Un carnet de vol numérique semble être un problème résolu : on enregistre des départs, des arrivées, on additionne. La difficulté est ailleurs, dans ce qui se passe quand la donnée manque, quand elle se contredit, et quand quelqu'un doit facturer sur cette base.
Le piège de la saisie entièrement automatique
L'idée séduisante consiste à supprimer la saisie : on branche le carnet sur un réseau de suivi de vol et les heures se remplissent seules. Nous l'avons regardée de près et nous la déconseillons, sur la base d'une mesure.
Le 8 août 2026, nous avons comparé quatre réseaux d'agrégation de positions sur des vols suisses : la couverture réelle va de 7 à 65 % d'un vol. Un carnet alimenté ainsi ne se trompe pas de temps en temps, il se trompe systématiquement, et toujours dans le même sens.
Pire, l'erreur est invisible. Le carnet affiche une durée plausible, personne ne la conteste, et elle finit sur une facture. Une valeur fausse qui a l'air juste est plus dangereuse qu'une case vide.

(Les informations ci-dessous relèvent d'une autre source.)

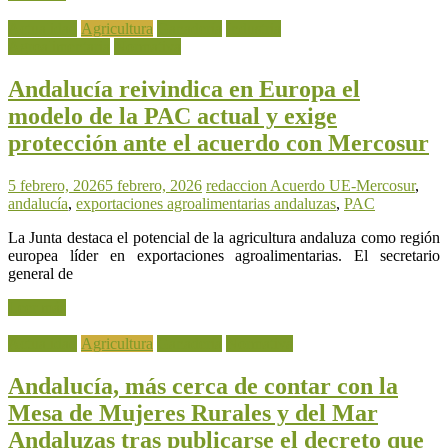
Actualidad
Agricultura
Ganadería
Industria
Agroalimentaria
Normativa
Andalucía reivindica en Europa el
modelo de la PAC actual y exige
protección ante el acuerdo con Mercosur
5 febrero, 2026
5 febrero, 2026
redaccion
Acuerdo UE-Mercosur
,
andalucía
,
exportaciones agroalimentarias andaluzas
,
PAC
La Junta destaca el potencial de la agricultura andaluza como región
europea líder en exportaciones agroalimentarias. El secretario
general de
Leer más
Actualidad
Agricultura
Ganadería
Normativa
Andalucía, más cerca de contar con la
Mesa de Mujeres Rurales y del Mar
Andaluzas tras publicarse el decreto que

Ce que nous faisons à la place
Le principe est simple à énoncer et exigeant à tenir : chaque valeur porte son mode d'obtention.
Une heure déclarée par le pilote est marquée déclarée. Une heure lue sur un compteur est marquée mesurée. Une heure reconstituée depuis un réseau est marquée reconstituée, avec le pourcentage de couverture réelle du vol. Les trois ne se mélangent jamais dans une addition sans que l'écran le dise.

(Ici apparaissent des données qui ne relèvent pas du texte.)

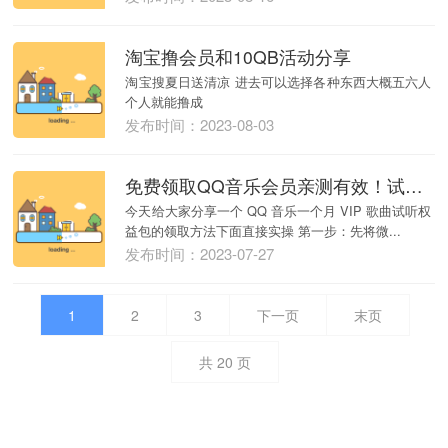
淘宝撸会员和10QB活动分享
淘宝搜夏日送清凉 进去可以选择各种东西大概五六人
个人就能撸成
发布时间：2023-08-03
免费领取QQ音乐会员亲测有效！试听权益包VIP歌曲试听权益包【截止8月31日】
今天给大家分享一个 QQ 音乐一个月 VIP 歌曲试听权
益包的领取方法下面直接实操 第一步：先将微...
发布时间：2023-07-27
1
2
3
下一页
末页
共
20
页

Ce n'est pas de la prudence décorative. C'est ce qui permet à un trésorier de défendre une facture, et à un responsable technique de savoir sur quoi il s'appuie.
La question utile n'est pas « la donnée est-elle exacte », à laquelle personne ne peut répondre, mais « d'où vient-elle », à laquelle un système bien conçu répond toujours.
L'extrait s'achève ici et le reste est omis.